I am currently working on a search engine and i've started to implement semantic search. I use open distro version of elastic and my mapping look like this for the moment :
{
"settings": {
"index": {
"knn": true,
"knn.space_type": "cosinesimil"
}
},
"mappings": {
"properties": {
"title": {
"type" : "text"
},
"data": {
"type" : "text"
},
"title_embeddings": {
"type": "knn_vector",
"dimension": 600
},
"data_embeddings": {
"type": "knn_vector",
"dimension": 600
}
}
}
}
for basic knn_vector search i use this :
{
"size": size,
"query": {
"script_score": {
"query": {
"match_all": { }
},
"script": {
"source": "cosineSimilarity(params.query_value, doc[params.field1]) + cosineSimilarity(params.query_value, doc[params.field2])",
"params": {
"field1": "title_embeddings",
"field2": "data_embeddings",
"query_value": query_vec
}
}
}
}
}
and i've managed to get a, kind of, hybrid search with this :
{
"size": size,
"query": {
"function_score": {
"query": {
"multi_match": {
"query": query,
"fields": ["data", "title"]
}
},
"script_score": {
"script": {
"source": "cosineSimilarity(params.query_value, doc[params.field1]) + cosineSimilarity(params.query_value, doc[params.field2])",
"params": {
"field1": "title_embeddings",
"field2": "data_embeddings",
"query_value": query_vec
}
}
}
}
}
}
The problem is that if i don't have the word in the document, then it is not returned. For example, with the first search query, when i search for trump (which is not in my dataset) i manage to get document about social network and politic. I don't have these results with the hybrid search.
I have tried this :
{
"size": size,
"query": {
"function_score": {
"query": {
"match_all": { }
},
"functions": [
{
"filter" : {
"multi_match": {
"query": query,
"fields": ["data", "title"]
}
},
"weight": 1
},
{
"script_score" : {
"script" : {
"source": "cosineSimilarity(params.query_value, doc[params.field1]) + cosineSimilarity(params.query_value, doc[params.field2])",
"params": {
"field1": "title_embeddings",
"field2": "data_embeddings",
"query_value": query_vec
}
}
},
"weight": 4
}
],
"score_mode": "sum",
"boost_mode": "sum"
}
}
}
but the multi match part give a constant score to all documents that match and i want to use the filter to rank my document like in normal full text query. Any idea to do it ? Or should i use another strategy? Thank you in advance.

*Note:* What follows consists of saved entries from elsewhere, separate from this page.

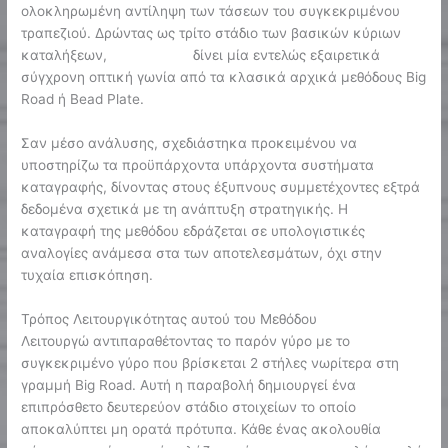
ολοκληρωμένη αντίληψη των τάσεων του συγκεκριμένου
τραπεζιού. Δρώντας ως τρίτο στάδιο των βασικών κύριων
καταλήξεων,
Rabbit Road
δίνει μία εντελώς εξαιρετικά
σύγχρονη οπτική γωνία από τα κλασικά αρχικά μεθόδους Big
Road ή Bead Plate.
Σαν μέσο ανάλυσης, σχεδιάστηκα προκειμένου να
υποστηρίζω τα προϋπάρχοντα υπάρχοντα συστήματα
καταγραφής, δίνοντας στους έξυπνους συμμετέχοντες εξτρά
δεδομένα σχετικά με τη ανάπτυξη στρατηγικής. Η
καταγραφή της μεθόδου εδράζεται σε υπολογιστικές
αναλογίες ανάμεσα στα των αποτελεσμάτων, όχι στην
τυχαία επισκόπηση.
Τρόπος Λειτουργικότητας αυτού του Μεθόδου
Λειτουργώ αντιπαραθέτοντας το παρόν γύρο με το
συγκεκριμένο γύρο που βρίσκεται 2 στήλες νωρίτερα στη
γραμμή Big Road. Αυτή η παραβολή δημιουργεί ένα
επιπρόσθετο δευτερεύον στάδιο στοιχείων το οποίο
αποκαλύπτει μη ορατά πρότυπα. Κάθε ένας ακολουθία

After the help of Archit Saxena here is the solution of my problems :
{
"size": size,
"query": {
"function_score": {
"query": {
"bool": {
"should" : [
{
"multi_match" : {
"query": query,
"fields": ["data", "title"]
}
},
{
"match_all": { }
}
],
"minimum_should_match" : 0
}
},
"functions": [
{
"script_score" : {
"script" : {
"source": "cosineSimilarity(params.query_value, doc[params.field1]) + cosineSimilarity(params.query_value, doc[params.field2])",
"params": {
"field1": "title_embeddings",
"field2": "data_embeddings",
"query_value": query_vec
}
}
},
"weight": 20
}
],
"score_mode": "sum",
"boost_mode": "sum"
}
}
}